In 1999, at the age of 15, he started working for a friend who was the owner of the Caje Cables. “My friend taught me everything related to sound cables. My salary was 750 rupees a month in the beginning and eventually I started earning two to three thousand a month,” he says of the time before he became a coach.

For the last 20 months, on more fortunate days he catches two to three dozen mullets, dolas, khajri, catfish, ekru, crabs that fetch him Rs 600 – Rs 800 at the Khar Danda market in Khar, Mumbai. Sometimes it could be a mere Rs. 200 – Rs 300. “We can never be sure of our catch. So, the income is always uncertain,” he told us.

The brothers follow what they refer to as the ‘Vahana system of fishing’: when the water in the Arabian Sea recedes, a nylon net is spread and fixed with sticks and stones, creating a circular trap and fish get caught in this trap as the water rises. The nets are removed once the sea recedes.

It’s a red card

Oniel and his brother were navigating the lockdown in this way until cyclone Tauktae hit Mumbai in May 2021. “We had previously seen cyclones on the television, but had never experienced one in real life, this was the first time. We tied the boat on both sides and its anchor, and parked it at Mahim Beach near the Reclamation in Bandra. The cyclone broke the ropes and the wind carried the boat towards the rocks. Our boat was severely damaged,” he said.

It’s been eight months now and the brothers are out of work. Oniel has taken up odd jobs like cleaning and painting houses. His coaching work has started but the number of players has reduced considerably and so has his income. “Only 2 or 3 students came for six months. The last two months [July and August] no students came and coaching stopped completely,” he said. 

Oniel and his brother have not been able to get any compensation for their damaged boat as their license was not up to date. “Many fishermen are unaware that a boat’s registration number along with valid certificates and insurance papers are necessary to claim any government aid or even insurance for that matter. Documents have an expiry date as well,” pointed out a member (who did not want to be named) of a society of fishermen that Oniel belongs to.

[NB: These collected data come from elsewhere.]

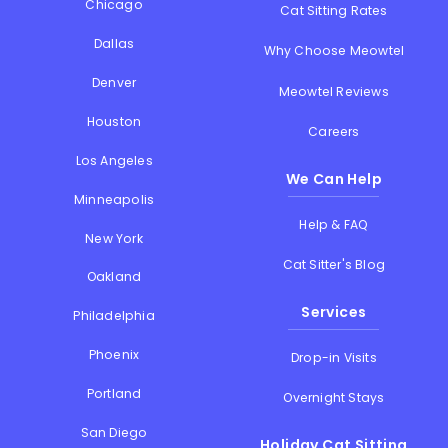
Chicago
Cat Sitting Rates
Dallas
Why Choose Meowtel
Denver
Meowtel Reviews
Houston
Careers
Los Angeles
We Can Help
Minneapolis
Help & FAQ
New York
Cat Sitter's Blog
Oakland
Services
Philadelphia
Phoenix
Drop-in Visits
Portland
Overnight Stays
San Diego
Holiday Cat Sitting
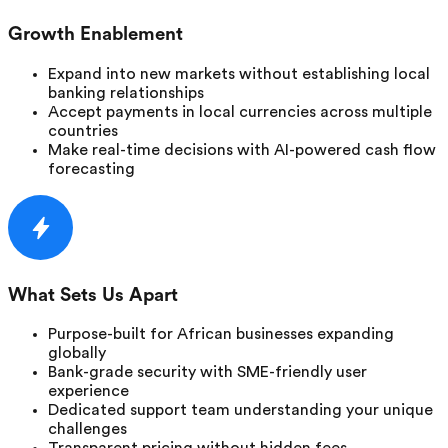
Growth Enablement
Expand into new markets without establishing local
banking relationships
Accept payments in local currencies across multiple
countries
Make real-time decisions with AI-powered cash flow
forecasting
What Sets Us Apart
Purpose-built for African businesses expanding
globally
Bank-grade security with SME-friendly user
experience
Dedicated support team understanding your unique
challenges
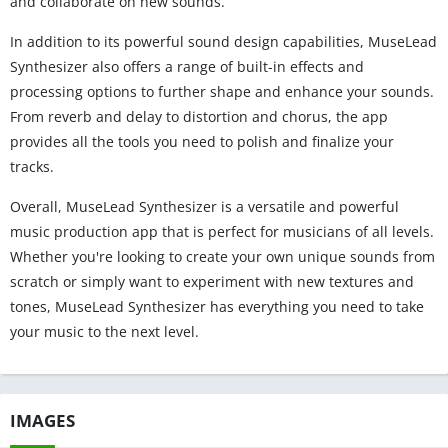
and collaborate on new sounds.
In addition to its powerful sound design capabilities, MuseLead
Synthesizer also offers a range of built-in effects and
processing options to further shape and enhance your sounds.
From reverb and delay to distortion and chorus, the app
provides all the tools you need to polish and finalize your
tracks.
Overall, MuseLead Synthesizer is a versatile and powerful
music production app that is perfect for musicians of all levels.
Whether you're looking to create your own unique sounds from
scratch or simply want to experiment with new textures and
tones, MuseLead Synthesizer has everything you need to take
your music to the next level.
IMAGES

“We did not know that we had to renew the registration number and by the time we got to know it was too late,” said Oniel. “We have been offered help and money by people who know us and the hardships we are facing. Some are giving us dal and chana. How do we fishermen survive if there is no boat?” he asks.

Oniel the coach now refers to himself as a fisherman.

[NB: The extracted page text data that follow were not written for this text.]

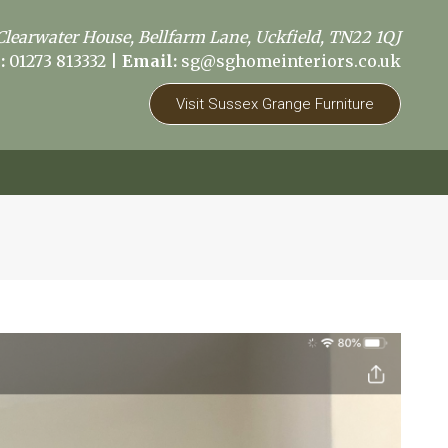
Clearwater House, Bellfarm Lane, Uckfield, TN22 1QJ
:
01273 813332
|
Email:
sg@sghomeinteriors.co.uk
Visit Sussex Grange Furniture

This story is part of a series on lives under lockdown. The team at PARI Education would like to thank Akshara Pathak-Jadhav and Perrie Subramaniam, professors at St Xavier’s College (Autonomous) Mumbai, for leading this collaboration.

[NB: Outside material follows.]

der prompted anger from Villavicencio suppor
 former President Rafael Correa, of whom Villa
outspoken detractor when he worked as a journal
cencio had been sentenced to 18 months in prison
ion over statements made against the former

To return to the PARI homepage, click here.

Editor's note

Rutuja Gaidhani and Shristi Murli are second-year students of Mass Communication and Journalism at St. Xavier’s College (Autonomous), Mumbai. As part of their college course in collaboration with PARI Education on lives under lockdown, they chose to write about the impact Covid-19 on a community of fishermen in Bandra, Mumbai. "We thought our engagement with PARI would only teach us journalistic writing, but we learned a lot more, especially how to bring out the voices of people in-focus,” Rutuja says. Shristi adds: “We are taught that journalism is about finding the facts - and it is - but it's also about knowing people rather than only finding information for the story. This was an enriching experience in trying to understand life from another person's perspective."